WF: Distributors – particularly small IFAs – are worried about margin shrinkage consequent to implementation of recent regulatory changes on TER, upfront commissions and scheme expense accounting. To what extent do you see business outlook for IFAs getting impacted by these changes?
DP Singh: It is a very challenging time and to sail through these difficult times is not easy. The blow on revenues has come from multiple sources. The scheme expense accounting regulation does not now allow us to bear a part of distribution cost from our AMC P&L. Then there is the GST set off aspect which is now not available on distribution commissions. And from April, TERs will go down on large schemes by 20-30 bps.
The net impact is that for large funds whose regular plan TER was around 2%, the impact is around 40 bps – which is a huge 20% cut on revenue – across the entire AuM of the scheme. That is a huge impact, and no fund house is in a position to absorb it in their books. A large part will be passed on to distributors by way of lower trail fees – that is the reality.
Adversity can either bring in despondency or can spur one to raise one’s game. I would like to see this adversity as an opportunity for IFAs to raise their game. Many of the small IFAs have tended to focus on a narrow product range. Most sell only equity funds and don’t sell debt funds, many sell only SIPs within equity funds. They have a healthy book of clients, but poor wallet share from these clients. One of the key drivers of this narrow product range is the focus on revenue per product. The need of the hour is to move from revenue per product to revenue per client. Most Indian investors have invested less than 10% of their portfolio in equity assets. For an IFA who earned 1% on this 10%, and is now looking at the prospect of trail going down by 20%, there is an untapped opportunity to intermediate on at least another 40% of his client’s portfolio. That is 4X more in terms of volume, but comes with commissions that are half or one-third of what you earn from equity funds. If you just do the homework, you will realize that 50% lower commission on 4X more volume is actually 2X more in terms of overall revenue. There is actually an opportunity to earn more from debt funds than from equity funds – contrary to popular perception that debt funds are not remunerative. Many of the successful IFAs have embraced this wallet share concept long ago, and have built large and well diversified AuM for themselves. I would urge every IFA who is currently feeling despondent due to these regulatory changes, to emulate their more successful IFA peers, embrace wallet share as the key philosophy, and broaden their product suite irrespective of whether some products pay out less commissions than others. Volumes will overcome margin contraction only when you are active across the entire range of MF products across equity, debt and liquid funds.
This will mean a reboot for many distributors. We at SBI MF will be working very closely with IFAs through this year to help them in this reboot process. The need of the hour is to engage with investors more holistically, adopt a solutions based sales approach, have a sharp focus on increasing wallet share to drive up revenues per client and embrace technology fully to better serve a growing client base.
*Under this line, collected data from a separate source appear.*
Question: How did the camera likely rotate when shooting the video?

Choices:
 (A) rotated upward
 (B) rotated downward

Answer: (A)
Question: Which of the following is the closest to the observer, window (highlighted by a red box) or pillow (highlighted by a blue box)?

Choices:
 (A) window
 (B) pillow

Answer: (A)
In fact, more and more fund houses are realizing the need for a solutions based approach and introducing tools and features which enable the distributor to market mutual funds comprehensively. We have recently introduced a facility called SBI Multi Select through which distributors can plan for their clients more holistically with schemes across asset classes and risk profiles. We will endeavour to support our distribution partners through every aspect of this process.